**WHAT NEEDS TO BE DONE**.
Go through the data below. List every line that holds the word "Tools".

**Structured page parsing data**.
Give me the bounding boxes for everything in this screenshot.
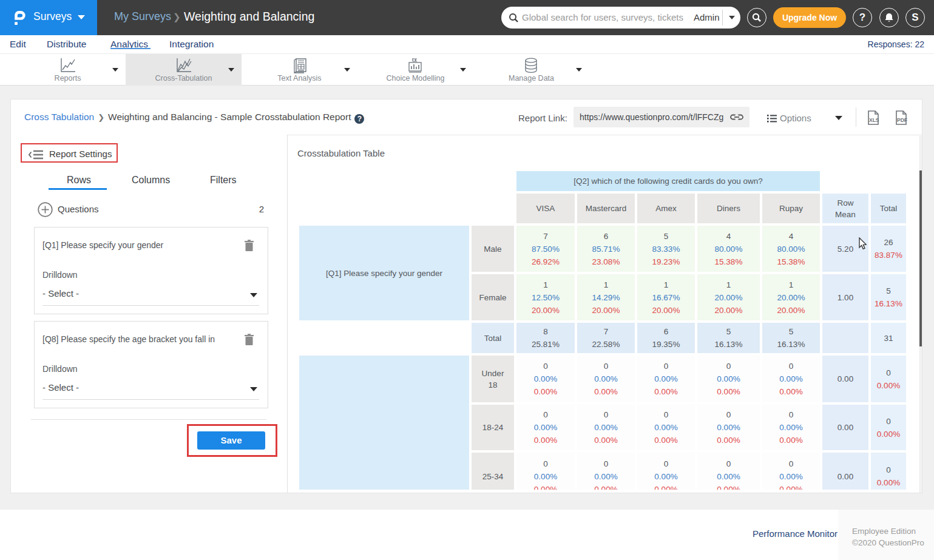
svg-text:XLS: XLS bbox=[869, 117, 879, 123]
svg-text:PDF: PDF bbox=[897, 117, 907, 123]
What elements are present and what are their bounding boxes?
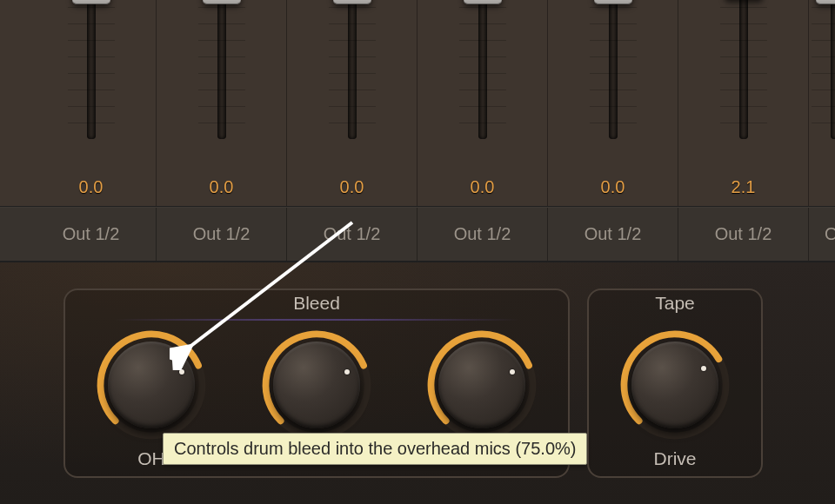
fader-cap-7[interactable] <box>816 0 835 4</box>
channel-6: 2.1 <box>678 0 809 206</box>
channel-6-output[interactable]: Out 1/2 <box>678 208 809 261</box>
fader-cap-2[interactable] <box>203 0 241 4</box>
fader-7[interactable] <box>831 0 835 139</box>
knob-drive-wrap: Drive <box>610 328 740 469</box>
channel-5-value: 0.0 <box>601 177 625 197</box>
channel-1-value: 0.0 <box>79 177 104 197</box>
channel-1-output[interactable]: Out 1/2 <box>26 208 157 261</box>
channel-2-output[interactable]: Out 1/2 <box>157 208 287 261</box>
channel-3: 0.0 <box>287 0 418 206</box>
channel-4: 0.0 <box>418 0 548 206</box>
channel-1: 0.0 <box>26 0 157 206</box>
output-row: Out 1/2 Out 1/2 Out 1/2 Out 1/2 Out 1/2 … <box>0 207 835 262</box>
channel-7-partial <box>809 0 835 206</box>
bleed-title: Bleed <box>86 293 547 319</box>
channel-5-output[interactable]: Out 1/2 <box>548 208 678 261</box>
channel-5: 0.0 <box>548 0 678 206</box>
channel-4-value: 0.0 <box>471 177 495 197</box>
fader-1[interactable] <box>87 0 96 139</box>
fader-3[interactable] <box>348 0 357 139</box>
fader-4[interactable] <box>478 0 487 139</box>
fader-cap-5[interactable] <box>594 0 632 4</box>
fader-cap-1[interactable] <box>72 0 110 4</box>
fader-2[interactable] <box>217 0 226 139</box>
knob-ambience[interactable] <box>260 328 373 441</box>
fader-cap-3[interactable] <box>333 0 371 4</box>
channel-7-output[interactable]: O <box>809 208 835 261</box>
knob-drive[interactable] <box>618 328 731 441</box>
tape-group: Tape Drive <box>587 288 763 478</box>
knob-drive-label: Drive <box>653 448 696 469</box>
channel-6-value: 2.1 <box>731 177 756 197</box>
channel-2: 0.0 <box>157 0 287 206</box>
tape-title: Tape <box>610 293 740 319</box>
channel-3-value: 0.0 <box>340 177 364 197</box>
channel-4-output[interactable]: Out 1/2 <box>418 208 548 261</box>
knob-oh[interactable] <box>95 328 208 441</box>
channel-2-value: 0.0 <box>210 177 234 197</box>
fader-5[interactable] <box>609 0 618 139</box>
fader-cap-4[interactable] <box>464 0 502 4</box>
tooltip: Controls drum bleed into the overhead mi… <box>163 433 587 465</box>
mixer-faders: 0.0 0.0 0.0 0.0 0.0 2.1 <box>0 0 835 207</box>
channel-3-output[interactable]: Out 1/2 <box>287 208 418 261</box>
fader-6[interactable] <box>739 0 748 139</box>
knob-crunch[interactable] <box>425 328 538 441</box>
knob-oh-label: OH <box>137 448 165 469</box>
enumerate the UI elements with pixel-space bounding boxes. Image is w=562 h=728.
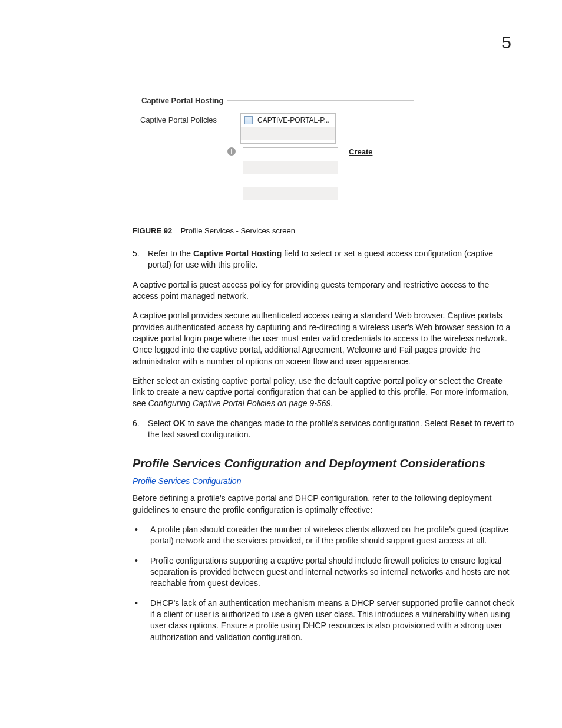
step-text: Refer to the Captive Portal Hosting fiel… — [148, 248, 515, 271]
captive-portal-policies-list[interactable]: CAPTIVE-PORTAL-P... — [240, 113, 336, 144]
profile-services-configuration-link[interactable]: Profile Services Configuration — [133, 476, 515, 486]
figure-screenshot: Captive Portal Hosting Captive Portal Po… — [133, 83, 515, 218]
fieldset-legend: Captive Portal Hosting — [140, 96, 227, 105]
list-item[interactable] — [241, 127, 335, 140]
list-item[interactable] — [243, 148, 338, 161]
bullet-item: • Profile configurations supporting a ca… — [133, 555, 515, 589]
bold-text: Reset — [449, 419, 472, 428]
content-area: Captive Portal Hosting Captive Portal Po… — [133, 83, 515, 643]
step-5: 5. Refer to the Captive Portal Hosting f… — [133, 248, 515, 271]
bullet-icon: • — [133, 598, 150, 643]
paragraph: A captive portal is guest access policy … — [133, 279, 515, 302]
paragraph: Before defining a profile's captive port… — [133, 493, 515, 516]
step-number: 5. — [133, 248, 148, 271]
list-item[interactable] — [243, 161, 338, 174]
list-item[interactable] — [243, 174, 338, 187]
paragraph: A captive portal provides secure authent… — [133, 310, 515, 367]
step-text: Select OK to save the changes made to th… — [148, 418, 515, 441]
captive-portal-policies-label: Captive Portal Policies — [140, 113, 240, 124]
captive-portal-policies-list-secondary[interactable] — [243, 147, 338, 200]
section-heading: Profile Services Configuration and Deplo… — [133, 457, 515, 470]
figure-caption-text: Profile Services - Services screen — [181, 226, 295, 235]
bullet-text: DHCP's lack of an authentication mechani… — [150, 598, 515, 643]
bullet-item: • DHCP's lack of an authentication mecha… — [133, 598, 515, 643]
bold-text: OK — [173, 419, 186, 428]
paragraph: Either select an existing captive portal… — [133, 375, 515, 410]
document-page: 5 Captive Portal Hosting Captive Portal … — [0, 0, 562, 728]
list-spacer — [241, 140, 335, 143]
figure-number: FIGURE 92 — [133, 226, 172, 235]
bullet-text: A profile plan should consider the numbe… — [150, 524, 515, 547]
step-6: 6. Select OK to save the changes made to… — [133, 418, 515, 441]
list-item-label: CAPTIVE-PORTAL-P... — [257, 116, 330, 124]
bullet-item: • A profile plan should consider the num… — [133, 524, 515, 547]
list-item[interactable]: CAPTIVE-PORTAL-P... — [241, 114, 335, 127]
captive-portal-hosting-group: Captive Portal Hosting Captive Portal Po… — [140, 96, 414, 200]
figure-caption: FIGURE 92 Profile Services - Services sc… — [133, 226, 515, 235]
bold-text: Create — [477, 376, 503, 386]
checkbox-icon[interactable] — [244, 116, 253, 124]
italic-reference: Configuring Captive Portal Policies on p… — [148, 398, 330, 408]
list-item[interactable] — [243, 187, 338, 200]
step-number: 6. — [133, 418, 148, 441]
bullet-icon: • — [133, 555, 150, 589]
bullet-icon: • — [133, 524, 150, 547]
bold-text: Captive Portal Hosting — [193, 249, 282, 258]
create-link[interactable]: Create — [349, 147, 372, 156]
bullet-text: Profile configurations supporting a capt… — [150, 555, 515, 589]
info-icon[interactable]: i — [227, 147, 236, 156]
page-number: 5 — [501, 32, 511, 52]
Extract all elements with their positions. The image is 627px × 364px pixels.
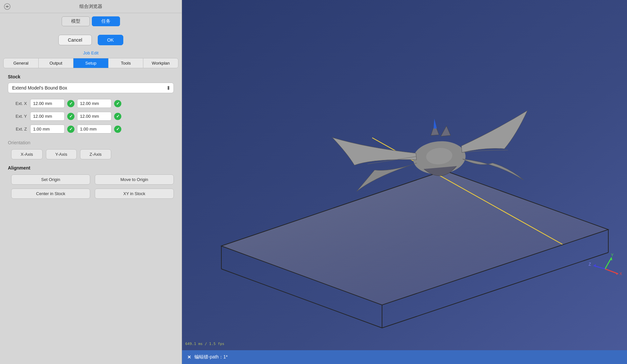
path-label: 蝙蝠镖-path：1* (194, 354, 228, 360)
tab-workplan[interactable]: Workplan (143, 58, 178, 68)
model-task-tab-row: 模型 任务 (0, 13, 182, 30)
close-path-button[interactable]: ✕ (187, 354, 191, 360)
nav-tabs: General Output Setup Tools Workplan (3, 58, 178, 68)
viewport[interactable]: X Y Z 649.1 ms / 1.5 fps ✕ 蝙蝠镖-path：1* (182, 0, 627, 364)
y-axis-button[interactable]: Y-Axis (46, 149, 77, 159)
ext-y-input-group: ✓ ✓ (30, 112, 121, 121)
ext-x-label: Ext. X (8, 101, 30, 106)
stock-section: Stock Extend Model's Bound Box ⬍ Ext. X … (8, 74, 174, 133)
job-edit-label: Job Edit (0, 51, 182, 55)
title-bar: 组合浏览器 (0, 0, 182, 13)
left-panel: 组合浏览器 模型 任务 Cancel OK Job Edit General O… (0, 0, 182, 364)
stock-dropdown[interactable]: Extend Model's Bound Box (8, 83, 174, 93)
task-tab[interactable]: 任务 (92, 16, 120, 26)
svg-text:Z: Z (589, 262, 591, 267)
ext-x-check-2: ✓ (114, 100, 121, 107)
stock-title: Stock (8, 74, 174, 79)
ext-y-row: Ext. Y ✓ ✓ (8, 112, 174, 121)
cancel-button[interactable]: Cancel (58, 35, 92, 45)
ext-y-label: Ext. Y (8, 114, 30, 119)
stock-dropdown-row: Extend Model's Bound Box ⬍ (8, 83, 174, 93)
ext-y-input-2[interactable] (77, 112, 111, 121)
perf-label: 649.1 ms / 1.5 fps (185, 342, 224, 346)
center-in-stock-button[interactable]: Center in Stock (11, 189, 90, 199)
ext-z-check-1: ✓ (67, 126, 74, 133)
ext-z-input-group: ✓ ✓ (30, 125, 121, 133)
ext-z-row: Ext. Z ✓ ✓ (8, 125, 174, 133)
alignment-row-2: Center in Stock XY in Stock (11, 189, 174, 199)
stock-dropdown-wrapper: Extend Model's Bound Box ⬍ (8, 83, 174, 93)
panel-body: Stock Extend Model's Bound Box ⬍ Ext. X … (0, 74, 182, 364)
ext-x-row: Ext. X ✓ ✓ (8, 99, 174, 108)
ext-x-check-1: ✓ (67, 100, 74, 107)
set-origin-button[interactable]: Set Origin (11, 174, 90, 185)
xy-in-stock-button[interactable]: XY in Stock (95, 189, 174, 199)
alignment-row-1: Set Origin Move to Origin (11, 174, 174, 185)
svg-text:X: X (619, 272, 622, 276)
ext-y-check-1: ✓ (67, 113, 74, 120)
ext-x-input-1[interactable] (30, 99, 65, 108)
action-button-row: Cancel OK (0, 30, 182, 51)
tab-general[interactable]: General (4, 58, 39, 68)
bottom-bar: ✕ 蝙蝠镖-path：1* (182, 350, 627, 364)
ext-x-input-group: ✓ ✓ (30, 99, 121, 108)
window-title: 组合浏览器 (79, 4, 102, 10)
model-tab[interactable]: 模型 (62, 16, 90, 26)
tab-output[interactable]: Output (39, 58, 74, 68)
ok-button[interactable]: OK (98, 35, 123, 45)
ext-x-input-2[interactable] (77, 99, 111, 108)
tab-setup[interactable]: Setup (73, 58, 109, 68)
ext-z-label: Ext. Z (8, 127, 30, 131)
orientation-label: Orientation (8, 140, 174, 145)
ext-y-input-1[interactable] (30, 112, 65, 121)
app-icon (4, 3, 10, 10)
alignment-title: Alignment (8, 165, 174, 171)
z-axis-button[interactable]: Z-Axis (80, 149, 111, 159)
ext-z-input-1[interactable] (30, 125, 65, 133)
axis-buttons: X-Axis Y-Axis Z-Axis (11, 149, 174, 159)
alignment-section: Alignment Set Origin Move to Origin Cent… (8, 165, 174, 199)
ext-z-input-2[interactable] (77, 125, 111, 133)
3d-scene: X Y Z (182, 0, 627, 364)
svg-rect-1 (182, 0, 627, 364)
tab-tools[interactable]: Tools (109, 58, 144, 68)
move-to-origin-button[interactable]: Move to Origin (95, 174, 174, 185)
ext-y-check-2: ✓ (114, 113, 121, 120)
ext-z-check-2: ✓ (114, 126, 121, 133)
x-axis-button[interactable]: X-Axis (11, 149, 43, 159)
orientation-section: Orientation X-Axis Y-Axis Z-Axis (8, 140, 174, 159)
svg-text:Y: Y (611, 253, 614, 257)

**ANSWER TO THIS PROBLEM**.
nav-tabs: General Output Setup Tools Workplan (3, 58, 178, 68)
tab-tools[interactable]: Tools (109, 58, 144, 68)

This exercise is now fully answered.